Strike pay refers to the payment by employers of wages to employees for periods during which they were engaged in industrial action. Industrial action not only includes strikes by employees, but also bans and work limitations.
Strike pay is unlawful under the Fair Work Act 2009 and the Building and Construction Industry Improvement Act 2005.
In connection with building work, it is unlawful for employers to pay employees, and employees to accept payment, for taking building industrial action that is industrially-motivated and constitutionally-connected.
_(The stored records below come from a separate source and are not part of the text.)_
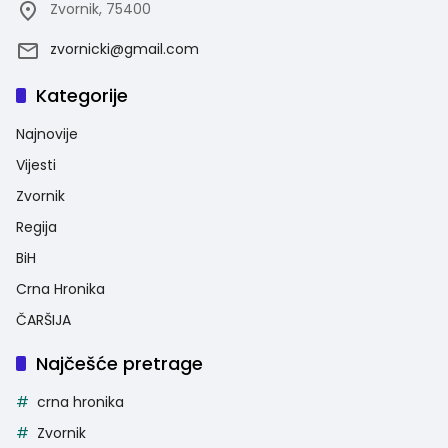
Zvornik, 75400
zvornicki@gmail.com
Kategorije
Najnovije
Vijesti
Zvornik
Regija
BiH
Crna Hronika
ČARŠIJA
Najčešće pretrage
crna hronika
Zvornik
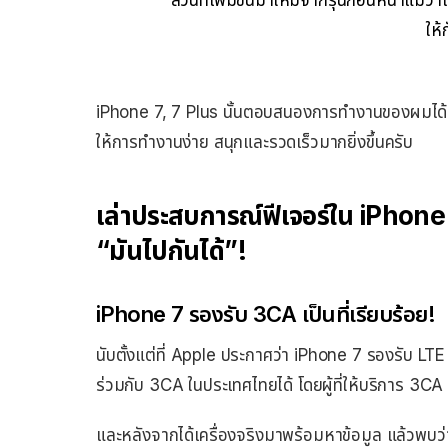
ให
iPhone 7, 7 Plus
นั้นตอบสนองการทำงานของผมได้ดีม
ให้การทำงานง่าย สนุกและรวดเร็วมากยิ่งขึ้นครับ
เล่าประสบการณ์ฟีเจอร์ใน iPhone 7
“มันไปกันได้”!
iPhone 7 รองรับ 3CA เป็นที่เรียบร้อย!
นับตั้งแต่ที่ Apple ประกาศว่า iPhone 7 รองรับ LTE 
ร่วมกับ 3CA ในประเทศไทยได้ โดยผู้ที่ให้บริการ 3C
และหลังจากได้เครื่องจริงมาพร้อมหาข้อมูล แล้วพบว่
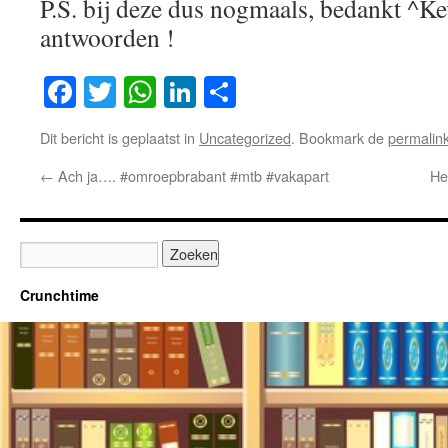
P.S. bij deze dus nogmaals, bedankt ^Ke
antwoorden !
Facebook
Twitter
WhatsApp
LinkedIn
Delen
Dit bericht is geplaatst in
Uncategorized
. Bookmark de
permalin
←
Ach ja…. #omroepbrabant #mtb #vakapart
He
Crunchtime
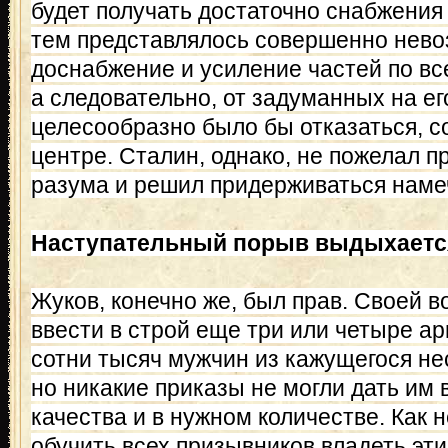
будет получать достаточно снабжения
тем представлялось совершенно нев
доснабжение и усиление частей по вс
а следовательно, от задуманных на е
целесообразно было бы отказаться, 
центре. Сталин, однако, не пожелал 
разума и решил придерживаться наме
Наступательный порыв выдыхаетс
Жуков, конечно же, был прав. Своей в
ввести в строй еще три или четыре ар
сотни тысяч мужчин из кажущегося н
но никакие приказы не могли дать им
качества и в нужном количестве. Как 
обучить всех призывников владеть эт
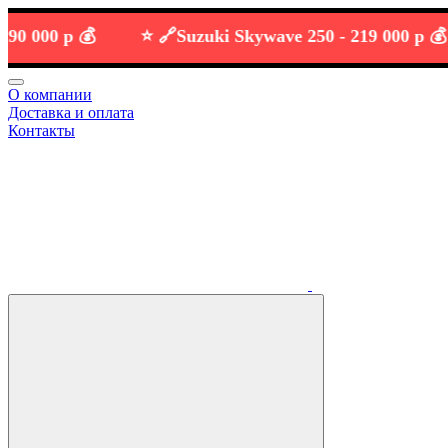
00 р 💰
⭐️ 🔗
Suzuki Skywave 250 -
219 000 р 💰
О компании
Доставка и оплата
Контакты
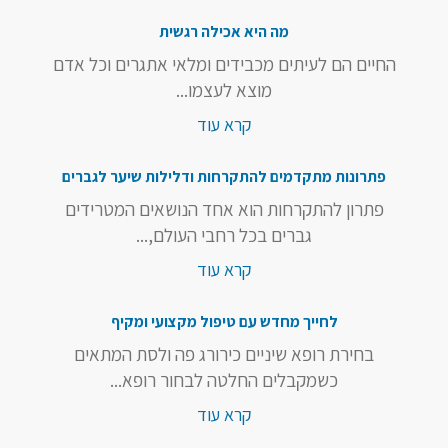
מה היא אכילה רגשית
החיים הם לעיתים מכבידים ומלאי אתגרים וכל אדם
מוצא לעצמו...
קרא עוד
פתרונות מתקדמים להתקרחות ודלילות שיער לגברים
פתרון להתקרחות הוא אחד הנושאים המטרידים
גברים בכל רחבי העולם,...
קרא עוד
לחייך מחדש עם טיפול מקצועי ומקיף
בחירת רופא שיניים כירורג פה ולסת המתאים
כשמקבלים החלטה לבחור רופא...
קרא עוד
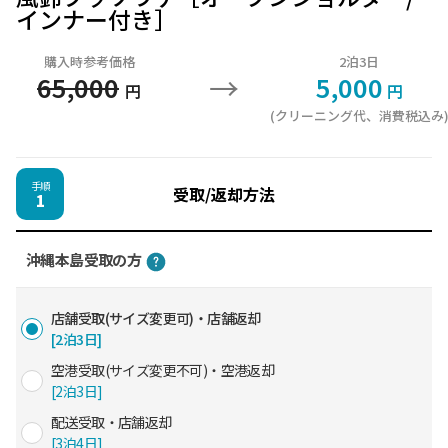
インナー付き］
購入時参考価格
2泊3日
→
65,000
5,000
円
円
(クリーニング代、消費税込み
手順
受取/返却方法
1
沖縄本島受取の方
店舗受取(サイズ変更可)・店舗返却
[2泊3日]
空港受取(サイズ変更不可)・空港返却
[2泊3日]
配送受取・店舗返却
[3泊4日]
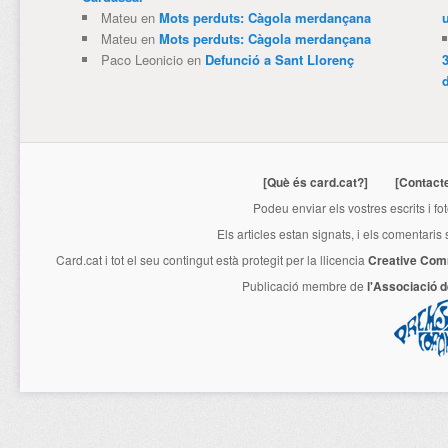
Mateu
en
Mots perduts: Càgola merdançana
Mateu
en
Mots perduts: Càgola merdançana
Paco Leonicio
en
Defunció a Sant Llorenç
3
[Què és card.cat?]
[Contact
Podeu enviar els vostres escrits i fo
Els articles estan signats, i els comentaris
Card.cat
i tot el seu contingut està protegit per la llicencia
Creative Com
Publicació membre de
l'Associació 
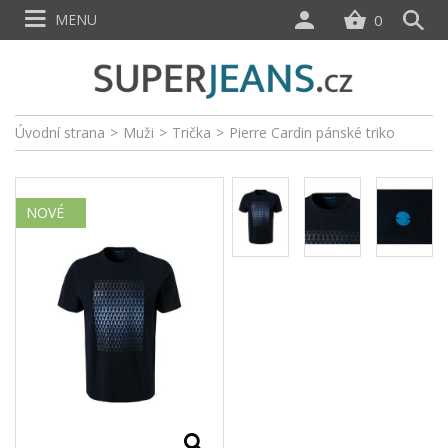
MENU
0
Úvodní strana
>
Muži
>
Trička
>
Pierre Cardin pánské triko
NOVÉ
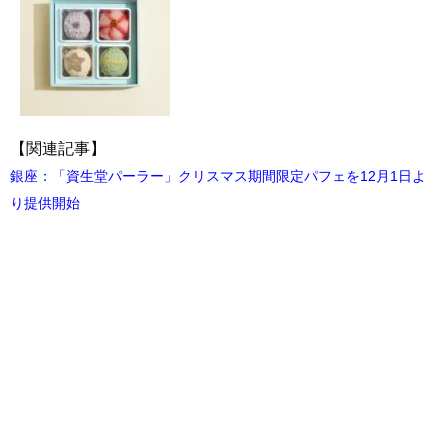
【関連記事】
銀座：「資生堂パーラー」クリスマス期間限定パフェを12月1日よ
り提供開始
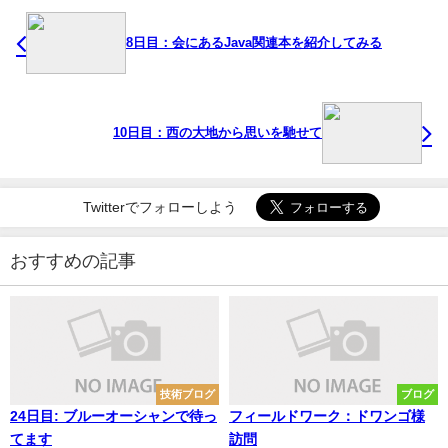
8日目：会にあるJava関連本を紹介してみる
10日目：西の大地から思いを馳せて
Twitterでフォローしよう
おすすめの記事
技術ブログ
ブログ
24日目: ブルーオーシャンで待っ
フィールドワーク：ドワンゴ様
てます
訪問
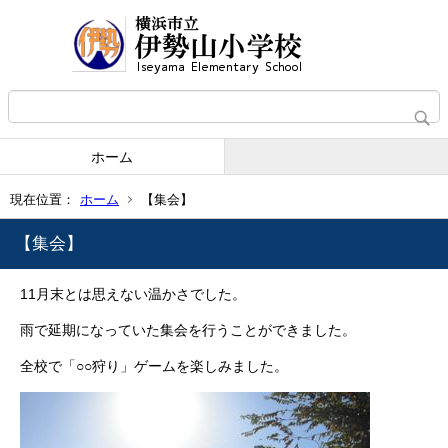
ホーム
現在位置：
ホーム
【集会】
【集会】
11月末とは思えない温かさでした。
雨で延期になっていた集会を行うことができました。
全校で​「○○狩り」ゲームを楽しみました。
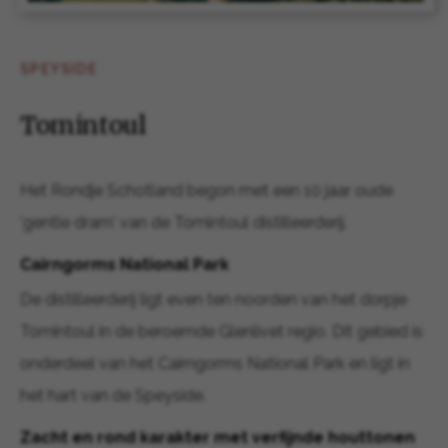
SPEYSIDE
Tomintoul
Het Rondje Schotland begon met een 10 jaar oude
'gentle dram' van de Tomintoul distilleerderij.
Cairngorms National Park
De distilleerderij ligt even ten noorden van het dorpje
Tomintoul in de beroemde Glenlivet regio. Dit gebied is
onderdeel van het Cairngorms National Park en ligt in
het hart van de Speyside.
Zacht en rond karakter met verfijnde houttonen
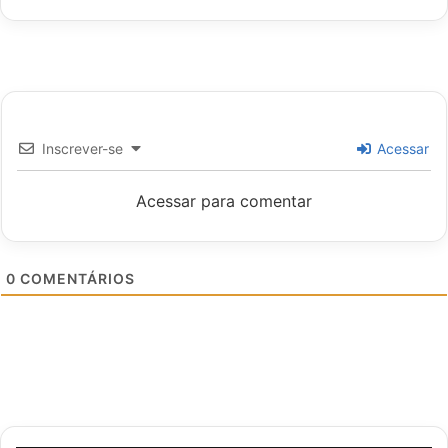
Inscrever-se
Acessar
Acessar para comentar
0
COMENTÁRIOS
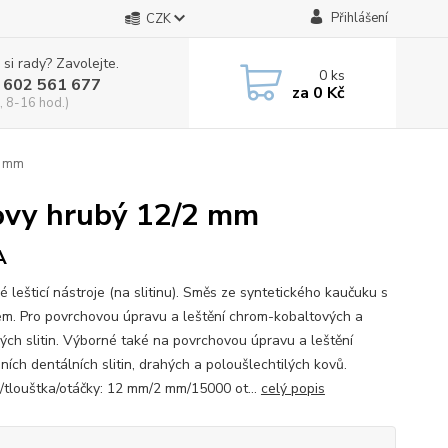
Přihlášení
CZK
 si rady? Zavolejte.
0
ks
 602 561 677
za
0 Kč
, 8-16 hod.)
/2 mm
 kovy hrubý 12/2 mm
A
 lešticí nástroje (na slitinu). Směs ze syntetického kaučuku s
em. Pro povrchovou úpravu a leštění chrom-kobaltových a
vých slitin. Výborné také na povrchovou úpravu a leštění
ních dentálních slitin, drahých a poloušlechtilých kovů.
/tlouštka/otáčky: 12 mm/2 mm/15000 ot...
celý popis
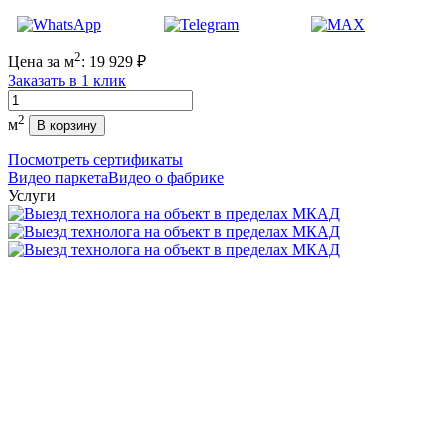
2
Цена за м
:
19 929
₽
Заказать в 1 клик
Количество
2
м
В корзину
Посмотреть сертификаты
Видео паркета
Видео о фабрике
Услуги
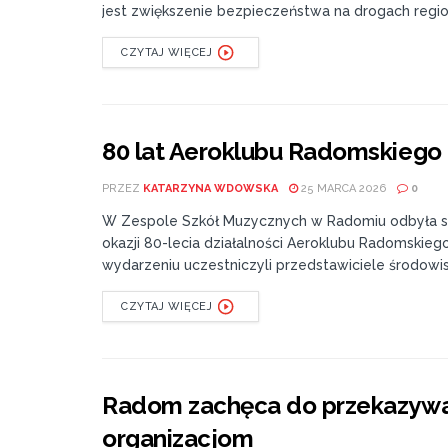
jest zwiększenie bezpieczeństwa na drogach region
CZYTAJ WIĘCEJ
80 lat Aeroklubu Radomskiego
PRZEZ
KATARZYNA WDOWSKA
25 MARCA 2026
0
W Zespole Szkół Muzycznych w Radomiu odbyła si
okazji 80-lecia działalności Aeroklubu Radomskieg
wydarzeniu uczestniczyli przedstawiciele środowisk
CZYTAJ WIĘCEJ
Radom zachęca do przekazywa
organizacjom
In the building industry employees can only be paid:
- for action based on a reasonable concern by the employees about an imminent risk to health or safety, provided that they did not refuse to comply with a reasonable direction by their employer to do other work that was safe
- for action authorised or agreed to in advance and in writing by the employer.
For more information refer to: Unlawful Industrial Action in the Building and Construction Industry.
Who can be held liable for penalties for unlawful strike payments?
Both the employer who makes unlawful strike payments and the employee who accepts them can be liable for penalties.
What should an employer do when employees engage in building industrial action?
If an employee engages in unprotected industrial action, an employer must deduct the appropriate amount of pay from the employee’s pay. If the duration of the industrial action is:
- less than four hours, deduct four hours pay
- more than four hours, deduct pay for the duration of the industrial action.
Where employees engage in protected industrial action the employer must deduct payment for the actual period of action.
Partial Work Bans
If an employee engages in a partial work ban that is protected industrial action the employer may deduct a proportion of the employees pay. The Fair Work Regulations 2009 specify a method for determining the proportion. The employer is not required to make a deduction. The rules about proportionate deduction do not apply if the partial work ban is unprotected industrial action. In that case, the four hour rule would apply.
What penalties can a court impose on those who make unlawful strike payments?
Penalties of up to:
- $110,000 in respect of strike payments by a corporation
- $6,600 in respect of strike payments by or to an individual.
Who can apply for penalties in relation to strike payments?
Either of the following people:
- an ABCC inspector
- a person with an interest in the matter e.g. a project owner, a head contractor a subcontractor or an employer.
Can unions or union officials make demands for strike pay?
No, it is unlawful to make a claim for strike pay.
Who can be held liable for unlawful demands for strike pay?
Unions, union officials and union members are liable to civil penalties if they claim strike pay from an employer.
Similarly, those who accept a payment from an employer or ask an employer to pay strike pay are also liable to civil penalties.
What penalties can a court impose on those making unlawful demands?
Penalties of up to:
- $110,000 for claims by a body corporate
- $6,600 for claims by an individual.
Additionally:
- compensation to the employer as the Court thinks appropriate
- injunctions and other orders to stop the breach or remedy its effects.
Who can apply for penalties in connection with demands for strike pay?
Either of the following people:
- The employer or contractor concerned.
- An ABCC Inspector.
- A person with an interest in the matter.
Print version: Strike Pay in the Building and Construction Industry (PDF 100KB)
Please note: The Australian Government has proposed changes to the building industry legislation. The contents of this fact sheet will apply until the BCII Act is amended.